Entre sus logros técnicos fundamentales se encuentran la ejecución exitosa de la Inyección Trans-Lunar (TLI), la verificación de la redundancia en sus sistemas de aviónica tolerantes a fallos y el despliegue nominal de su sistema de paracaídas. La Inyección Trans-Lunar es el encendido de los motores que aporta la energía necesaria para que la nave escape de la órbita terrestre y se dirija hacia la Luna.

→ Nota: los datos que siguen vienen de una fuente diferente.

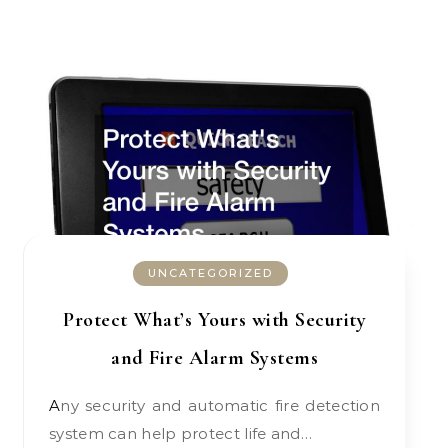
UNCATEGORIZED
Protect What’s Yours with Security
and Fire Alarm Systems
Any security and automatic fire detection
system can help protect life and…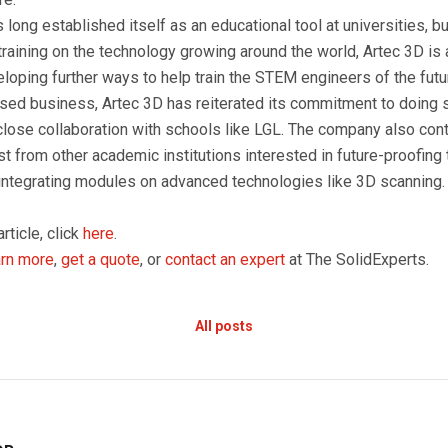
long established itself as an educational tool at universities, 
training on the technology growing around the world, Artec 3D is 
loping further ways to help train the STEM engineers of the futu
d business, Artec 3D has reiterated its commitment to doing so
close collaboration with schools like LGL. The company also con
 from other academic institutions interested in future-proofing 
 integrating modules on advanced technologies like 3D scanning.
article, click
here
.
arn more
,
get a quote
, or
contact an expert
at The SolidExperts.
All posts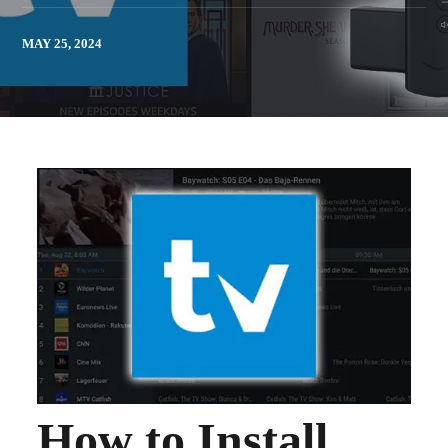
MAY 25, 2024
How to Install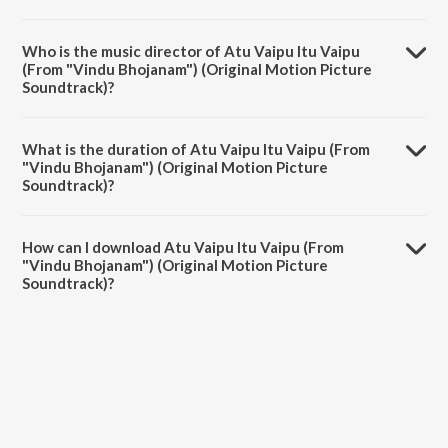
Atu Vaipu Itu Vaipu (From "Vindu Bhojanam") (Original Motion
Picture Soundtrack) is a telugu song from the album Vindu Bhojanam
Who is the music director of Atu Vaipu Itu Vaipu
(Original Motion Picture Soundtrack).
(From "Vindu Bhojanam") (Original Motion Picture
Soundtrack)?
Atu Vaipu Itu Vaipu (From "Vindu Bhojanam") (Original Motion
Picture Soundtrack) is composed by Ree.
What is the duration of Atu Vaipu Itu Vaipu (From
"Vindu Bhojanam") (Original Motion Picture
Soundtrack)?
The duration of the song Atu Vaipu Itu Vaipu (From "Vindu
Bhojanam") (Original Motion Picture Soundtrack) is 2:44 minutes.
How can I download Atu Vaipu Itu Vaipu (From
"Vindu Bhojanam") (Original Motion Picture
Soundtrack)?
You can download Atu Vaipu Itu Vaipu (From "Vindu Bhojanam")
(Original Motion Picture Soundtrack) on JioSaavn App.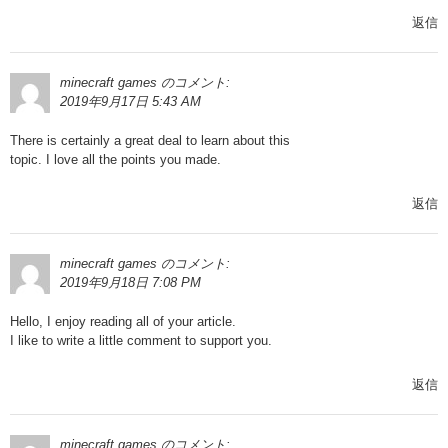
返信
minecraft games
のコメント:
2019年9月17日 5:43 AM
There is certainly a great deal to learn about this
topic. I love all the points you made.
返信
minecraft games
のコメント:
2019年9月18日 7:08 PM
Hello, I enjoy reading all of your article.
I like to write a little comment to support you.
返信
minecraft games
のコメント: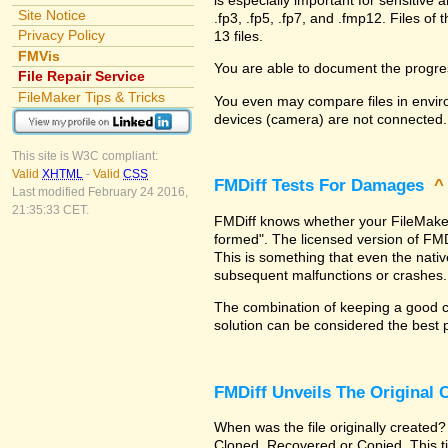
Site Notice
.fp3, .fp5, .fp7, and .fmp12. Files 
Privacy Policy
13 files.
FMVis
You are able to document the progre
File Repair Service
FileMaker Tips & Tricks
You even may compare files in enviro
devices (camera) are not connected.
This site is W3C compliant:
Valid
XHTML
-
Valid
CSS
FMDiff Tests For Damages
Last modified February 24 2016,
21:35:33 CET.
FMDiff knows whether your FileMaker Pr
formed". The licensed version of FMD
This is something that even the nat
subsequent malfunctions or crashes.
The combination of keeping a good co
solution can be considered the best 
FMDiff Unveils The Original
When was the file originally created?
Cloned, Recovered or Copied. This ti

Técnicamente, este incremento de velocidad o delta-v transforma la trayectoria circular en una elipse de transferencia para entrar en el campo gravitatorio lunar.
Asimismo, el rendimiento del Módulo de Servicio Europeo (ESM) ha sido determinante para garantizar la propulsión y el soporte vital (ECLSS), permitiendo que el vehículo mantenga la presurización y el control térmico en perfiles de misión de larga duración fuera de la órbita terrestre baja.
Inicio de operaciones de des-servicio tras el regreso de Orión
Tras el exitoso posicionamiento de la cápsula en las naves de procesamiento del Centro Espacial Kennedy, el cuerpo de ingeniería ha dado inicio a la fase de des-servicio técnico, un proceso de alta precisión orientado a la recuperación y análisis del hardware. Estas operaciones prioritarias incluyen la extracción de propelentes residuales y fluidos del sistema de control ambiental, así como una evaluación exhaustiva de la ablación en el escudo térmico para verificar su respuesta estructural a la reentrada atmosférica.
Además, se procederá al desmontaje de aviónica y componentes críticos bajo estándares de certificación aeroespacial, con el objetivo de asegurar la integridad de los sistemas destinados a las futuras fases del programa.
Análisis de telemetría y datos de misión
Más allá de la recuperación física del hardware, la prioridad de la agencia se centra ahora en la extracción y análisis de datos almacenados en los sistemas de a bordo. Los especialistas analizarán los parámetros de rendimiento del sistema de soporte vital (ECLSS), la protección contra la radiación en el espacio profundo y la estabilidad del módulo de servicio durante las maniobras de inyección trans-lunar.
Estos datos resultan fundamentales para la validación de los modelos de ingeniería que sustentarán las próximas misiones del programa. La información recopilada por “Integrity” servirá como la base técnica para optimizar la arquitectura de las misiones Artemis III y posteriores, asegurando la viabilidad de los sistemas para el retorno sostenido del ser humano a la superficie lunar.